The people closest to investors aren't who you think they are.

Unfortunately, most founders ask their uncle, their college roommate, and random LinkedIn connections for investor intros.

Those people don't know real investors. And even if they do, their endorsement carries zero weight.

Why Your Intro Strategy Is Failing

The reasons nobody's connecting you to capital:

  • You're asking people who've never raised money themselves
  • You think any connection to money counts as a warm intro
  • You ignore the professionals who live in investor circles
  • You waste intros from good connectors with a half-baked pitch
  • You don't realize your customers might have more pull than your friends

Sound familiar?

LinkedIn post by Evan

The best intro sources are hiding in plain sight. Most founders just don't know where to look.

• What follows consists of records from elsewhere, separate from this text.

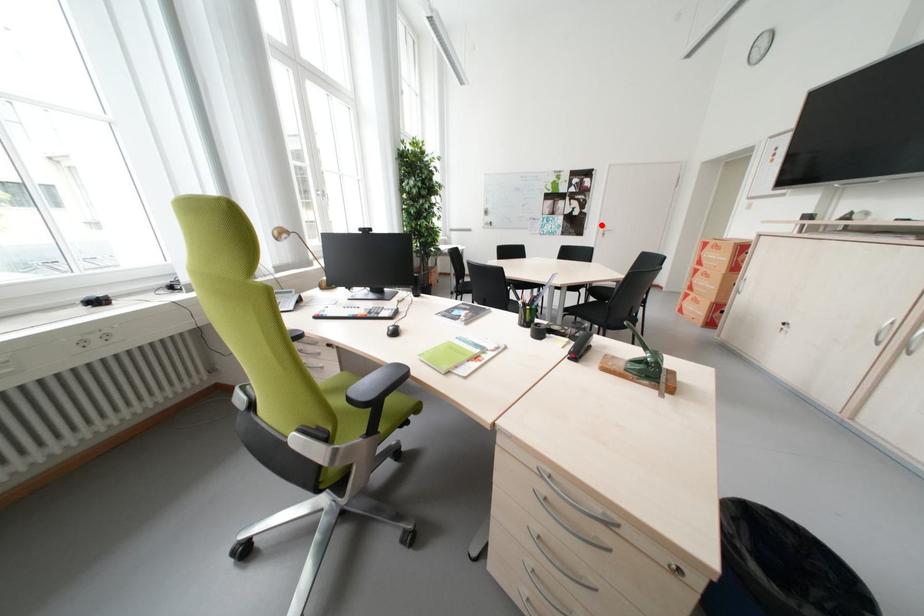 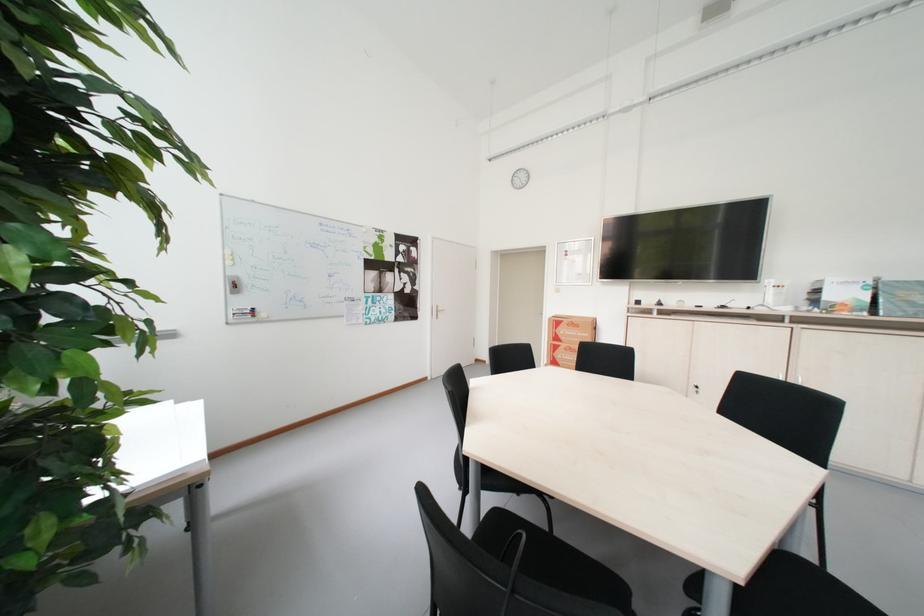 Question: I am providing you with two images of the same scene from different viewpoints. Image1 has a red point marked. In image2, the corresponding 3D location appears at what relative position? Reply with the corresponding letter.

Choices:
 (A) Closer
 (B) Farther

Answer: (B) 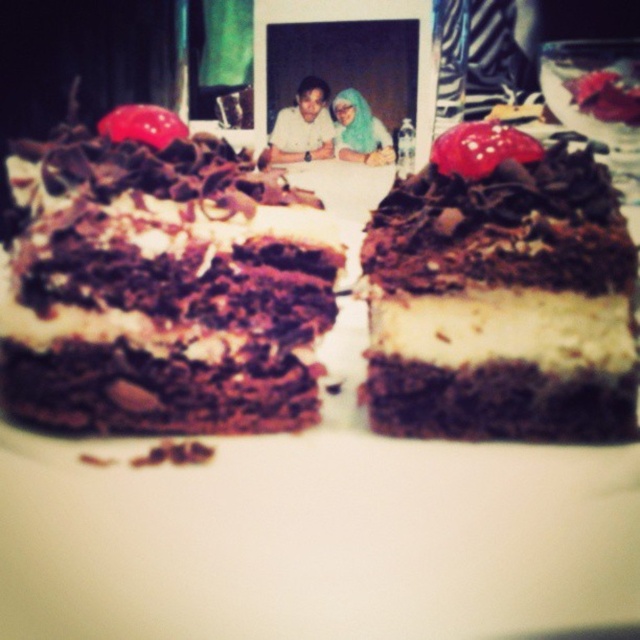 Question: Which object appears farthest from the camera in this image?

Choices:
 (A) chocolatesmoothcake at center
 (B) chocolatecrumblycake at center

Answer: (B)

Question: Can you confirm if chocolatecrumblycake at center is bigger than blue fabric headscarf at upper center?

Choices:
 (A) yes
 (B) no

Answer: (A)

Question: Which of the following is the farthest from the observer?

Choices:
 (A) (296, 154)
 (B) (195, 292)
 (C) (424, 280)

Answer: (A)

Question: Is chocolatecrumblycake at center bigger than blue fabric headscarf at upper center?

Choices:
 (A) yes
 (B) no

Answer: (A)

Question: Which point is closer to the camera?

Choices:
 (A) chocolatesmoothcake at center
 (B) matte white shirt at center

Answer: (A)

Question: Does chocolatesmoothcake at center have a smaller size compared to matte white shirt at center?

Choices:
 (A) yes
 (B) no

Answer: (B) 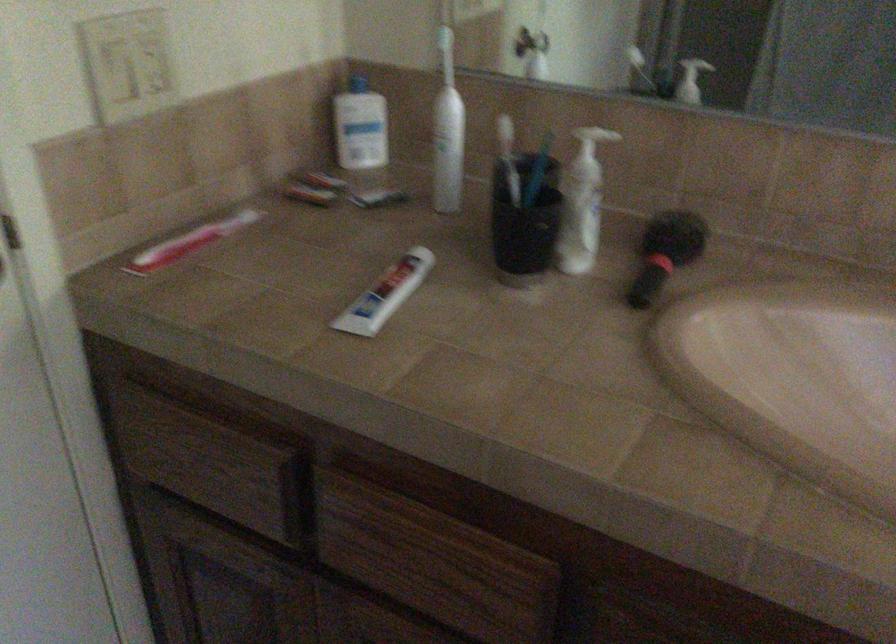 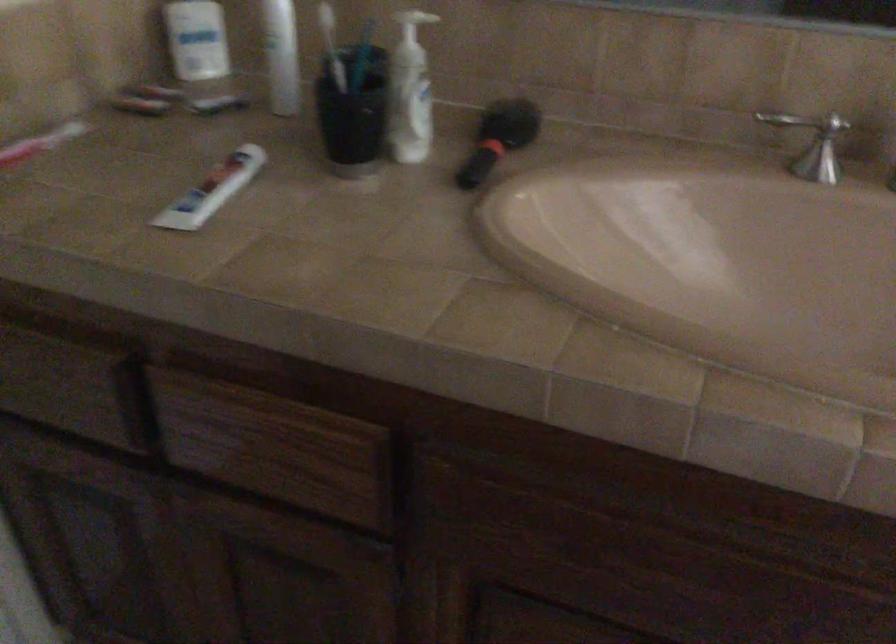 In the second image, find the point that corresponds to pixel 531 225 in the first image.

(352, 113) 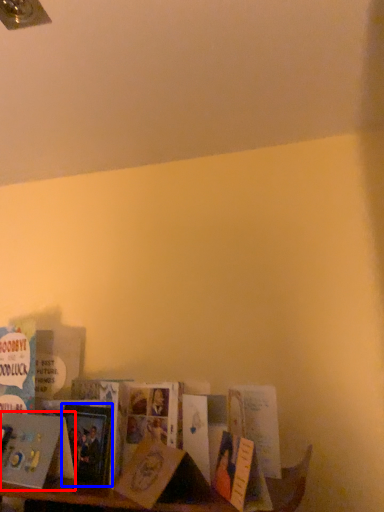 Question: Which object is closer to the camera taking this photo, book (highlighted by a red box) or paperback book (highlighted by a blue box)?

Choices:
 (A) book
 (B) paperback book

Answer: (A)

Let me show you exactly who to ask and why they matter.

Step 1: Hit Up Founders Who've Already Won

Your buddy who's "thinking about starting something" can't help you.

The founder who just closed a Series B? That person is gold.

Target successful founders in your space or adjacent markets:

  • They've pitched 50+ investors in the past year
  • They know who actually writes checks vs who just takes meetings
  • They can vouch for you because they understand your business
  • Their word carries weight (investors trust founder referrals)

You have no idea what kind of inside baseball you can get from tapped-in founders. One founder friend:

Yeah, I pitched the guys at [mega-VC fund whose name you’d recognize]. They’re weird. I won’t send any of my friends there.

But don't ask random successful founders you've never met.

Find founders one or two stages ahead of you. Same industry. Similar business model.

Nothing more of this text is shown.